Using Outlook's mail rules can make you a wiretapper - shawndumas
http://arstechnica.com/tech-policy/news/2010/12/using-outlooks-mail-rules-can-make-you-a-wiretapper.ars
======
anigbrowl
_More than that: we don’t see any need to search for a device that is
different from, or not integral to, the legitimate communication. [earlier
cases] added this “different device” requirement to the statutory text to
avoid what those judges thought would otherwise be a rule that made ordinary
usage of a telephone or computer criminal.
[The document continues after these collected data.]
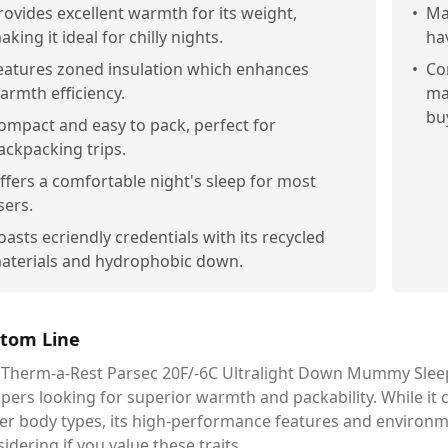
rovides excellent warmth for its weight,
•
Ma
aking it ideal for chilly nights.
hav
eatures zoned insulation which enhances
•
Co
armth efficiency.
ma
bu
ompact and easy to pack, perfect for
ackpacking trips.
ffers a comfortable night's sleep for most
sers.
oasts ecriendly credentials with its recycled
aterials and hydrophobic down.
tom Line
 Therm-a-Rest Parsec 20F/-6C Ultralight Down Mummy Sleep
ers looking for superior warmth and packability. While it ca
er body types, its high-performance features and environme
idering if you value these traits.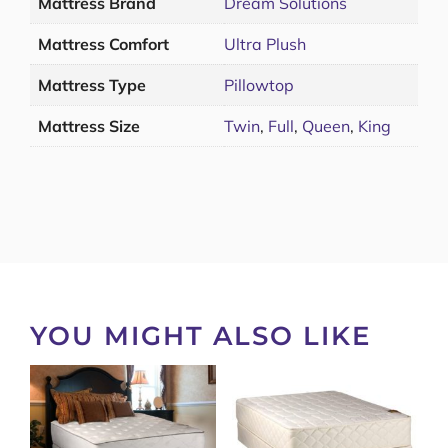
Mattress Brand
Dream Solutions
Mattress Comfort
Ultra Plush
Mattress Type
Pillowtop
Mattress Size
Twin
,
Full
,
Queen
,
King
YOU MIGHT ALSO LIKE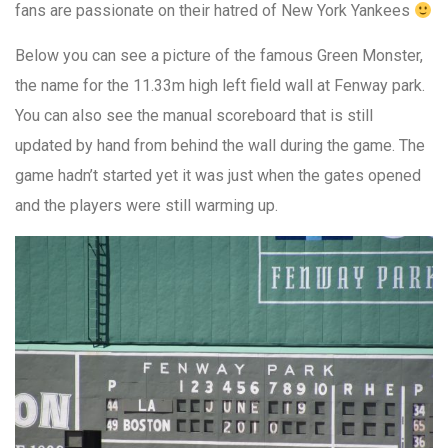
fans are passionate on their hatred of New York Yankees
Below you can see a picture of the famous Green Monster,
the name for the 11.33m high left field wall at Fenway park.
You can also see the manual scoreboard that is still
updated by hand from behind the wall during the game. The
game hadn’t started yet it was just when the gates opened
and the players were still warming up.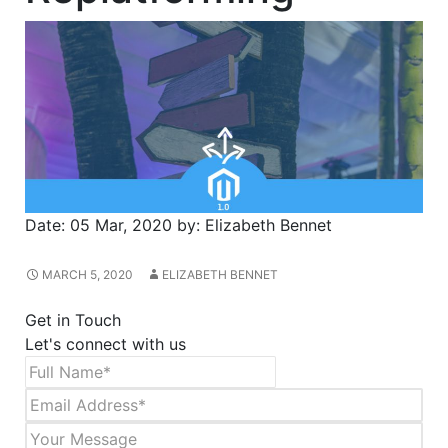
Date:
05 Mar, 2020
by:
Elizabeth Bennet
MARCH 5, 2020
ELIZABETH BENNET
Get in Touch
Let's connect with us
These judges feared that, unless
the “device” must be extraneous to a proper communication, a person answering
his own phone at home, and holding a conversation with a friend, would violate
the Wiretap Act by acquiring the content of his own conversation using his own
phone (a “device”).

This fear just shows why _it is a mistake to read snippets of a statute in
isolation. _For another section of the Wiretap Act declares that “it shall not
be unlawful ... for a person ... to intercept a wire, oral or electronic
communication where such person is a party to the ommunication or where one of
the parties ... has given prior consent.” [] So acquiring the contents of
one’s own conversation, and sharing them over a speakerphone, is not unlawful,
no matter what the word “device” means. It is better to follow the statute
than to make up limitations to avert imaginary problems._

It would save a great deal of time and effort if this point made by Judge
Easterbrook were more widely appreciated.

So many people think the law is like a series of logical assertions, and that
if they can just find one error or inconsistency therein then the whole is
invalidated, somewhat like a mathematical theorem or a piece of procedural
computer code. Of course the law many flaws, but as a decision-making tool
it's an event-driven, object-oriented, and employs a high degree of
parallelism.

------
recoiledsnake
Misleading headlines can make you a profitable blogger.

The headline implies that configuring _your_ Outlook can land you in trouble.
But in this case, it's configuring your boss's Outlook.